Member Reviews

This was a really well done compilation of feminist short stories and poems. I especially liked that after every story or poem, there was an exert from the author, explaining not only their inspiration and choices for the story/poem but also their feminist reading recommendations, so definitely read this with a notebook and pen so you can write them down!

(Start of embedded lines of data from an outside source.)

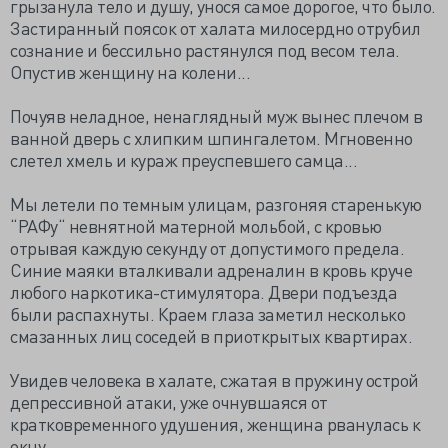
грызанула тело и душу, унося самое дорогое, что было.
Застиранный поясок от халата милосердно отрубил
сознание и бессильно растянулся под весом тела.
Опустив женщину на колени...
Почуяв неладное, ненаглядный муж вынес плечом в
ванной дверь с хлипким шпингалетом. Мгновенно
слетел хмель и кураж преуспевшего самца...
Мы летели по темным улицам, разгоняя старенькую
“РАФу“ невнятной матерной мольбой, с кровью
отрывая каждую секунду от допустимого предела.
Синие маяки вталкивали адреналин в кровь круче
любого наркотика-стимулятора. Двери подъезда
были распахнуты. Краем глаза заметил несколько
смазанных лиц соседей в приоткрытых квартирах.
Увидев человека в халате, сжатая в пружину острой
депрессивной атаки, уже очнувшаяся от
кратковременного удушения, женщина рванулась к
окну...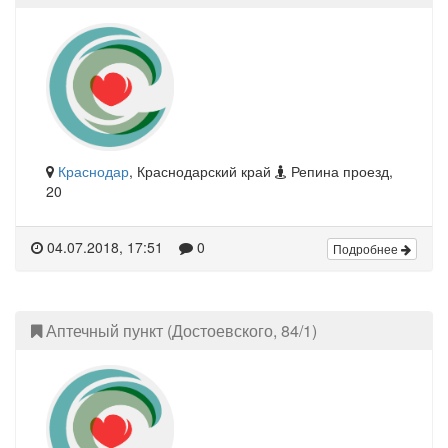
Краснодар
, Краснодарский край
Репина проезд,
20
04.07.2018, 17:51
0
Подробнее
Аптечный пункт (Достоевского, 84/1)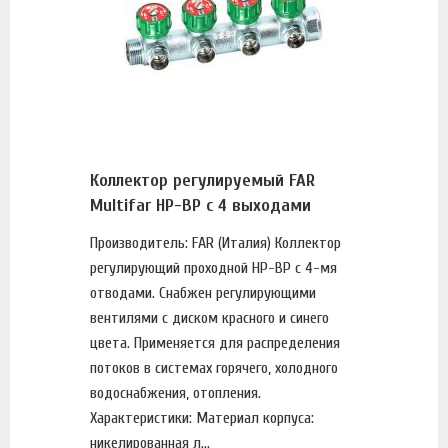
Коллектор регулируемый FAR
Multifar НР-ВР с 4 выходами
Производитель: FAR (Италия) Коллектор
регулирующий проходной НР-ВР с 4-мя
отводами. Снабжен регулирующими
вентилями с диском красного и синего
цвета. Применяется для распределения
потоков в системах горячего, холодного
водоснабжения, отопления.
Характеристики: Материал корпуса:
никелированная л...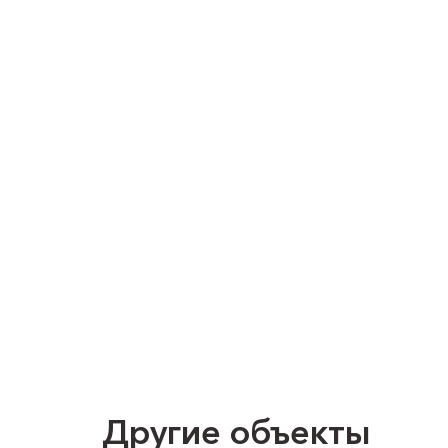
Другие объекты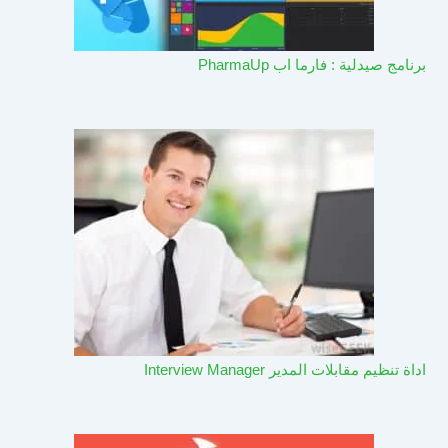
برنامج صيدلية : فارما اب PharmaUp​
اداة تنظيم مقابلات المدير Interview Manager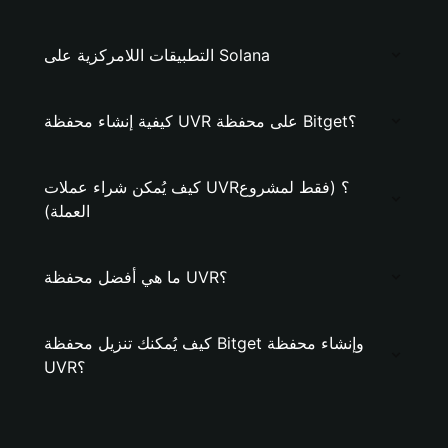
التطبيقات اللامركزية على Solana
كيفية إنشاء محفظة UVR على محفظة Bitget؟
كيف يُمكن شراء عملات UVR؟ (فقط لمشروع
العملة)
ما هي أفضل محفظة UVR؟
كيف يُمكنك تنزيل محفظة Bitget وإنشاء محفظة
UVR؟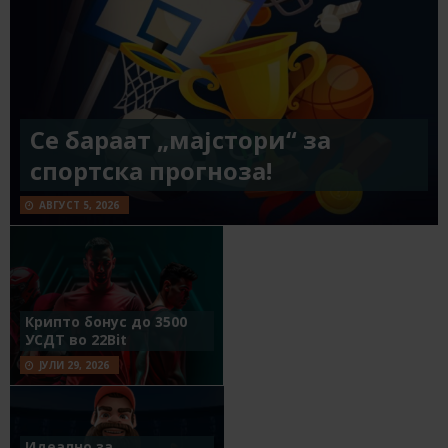
Се бараат „мајстори“ за
спортска прогноза!
АВГУСТ 5, 2026
Крипто бонус до 3500
УСДТ во 22Bit
ЈУЛИ 29, 2026
Идеално за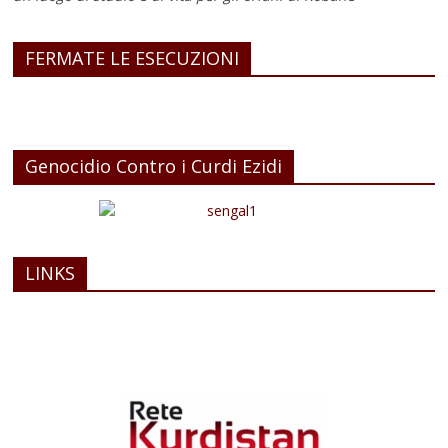
FERMATE LE ESECUZIONI
Genocidio Contro i Curdi Ezidi
LINKS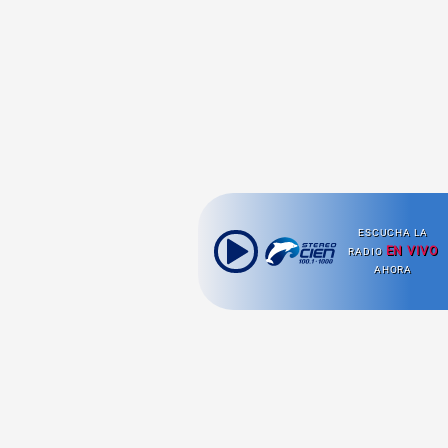
ESCUCHA LA
EN VIVO
RADIO
AHORA
Ahora escuchas: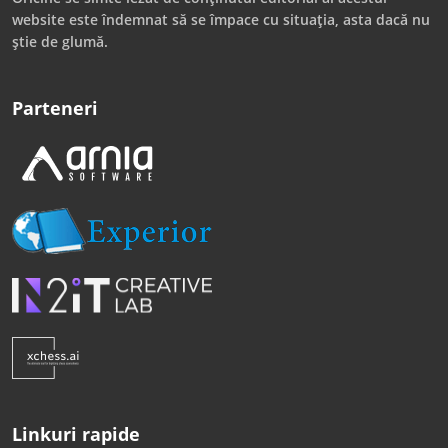
website este îndemnat să se împace cu situația, asta dacă nu
știe de glumă.
Parteneri
Linkuri rapide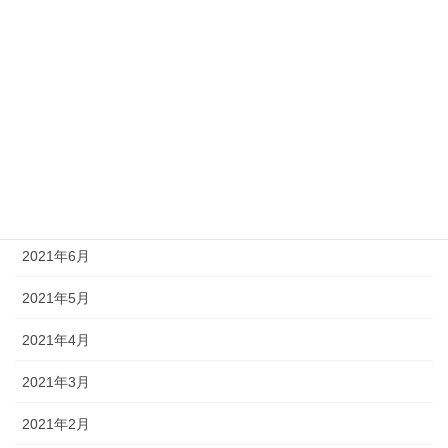
2021年12月
2021年11月
2021年10月
2021年9月
2021年8月
2021年7月
2021年6月
2021年5月
2021年4月
2021年3月
2021年2月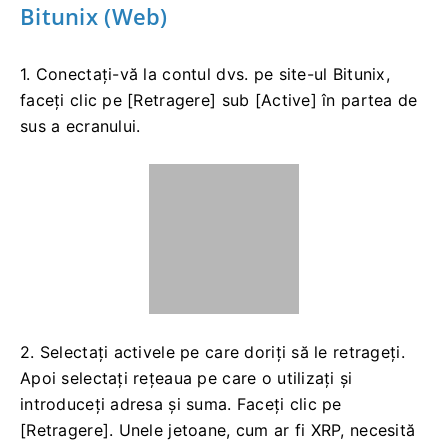
Înregistrați-Vă La Bitunix Și Obțineți 10.000 USD G
Ratuit
Primiți 10.000 USD Gratuit Pentru Începători
Cum să te retragi din Bitunix
Cum să vă retrageți activele din
Bitunix (Web)
1. Conectați-vă la contul dvs. pe site-ul Bitunix,
faceți clic pe [Retragere] sub [Active] în partea de
sus a ecranului.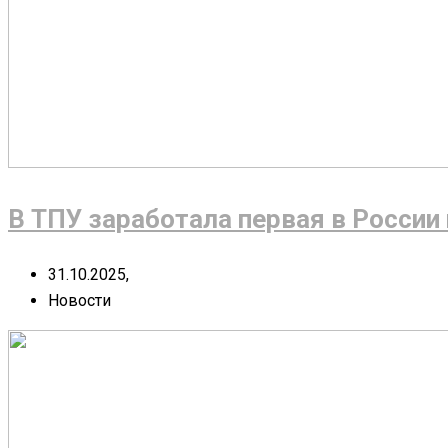
В ТПУ заработала первая в Росси
31.10.2025,
Новости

The stories were a mixture of contemporary, fantasy, historical and sci-fi which was really interesting as each story was different and added a new layer to the book. I really enjoyed the majority of the stories which is really rare for me when its a collection of short stories, and I would love to see full novels from some of these stories because they left me wanting more.

- Vagina Dentata 4/5
- You Wake With Him Beside You 5/5
- The Weight of Iron 5/5
- What She Left Behind 5/5
- After The Foxes Have Their Say 3/5
- Shadows 3/5
- @Theguardian1792 4/5
- Gravity 3/5
- The Guardrail Disappears 2/5
- Good Sister, Bad Sister 3/5
- Vigilante Lane 4/5
- We Have But Lingered Here 3/5
- The Whispers 4/5
- Smile 4/5
- Potluck 3/5
- The Change 2/5

I will have detailed synopsis's with spoilers for each story/poem on my blog post, so as not to spoil it here.
I really do recommend this book, especially if you're in the angry feminist killjoy mood.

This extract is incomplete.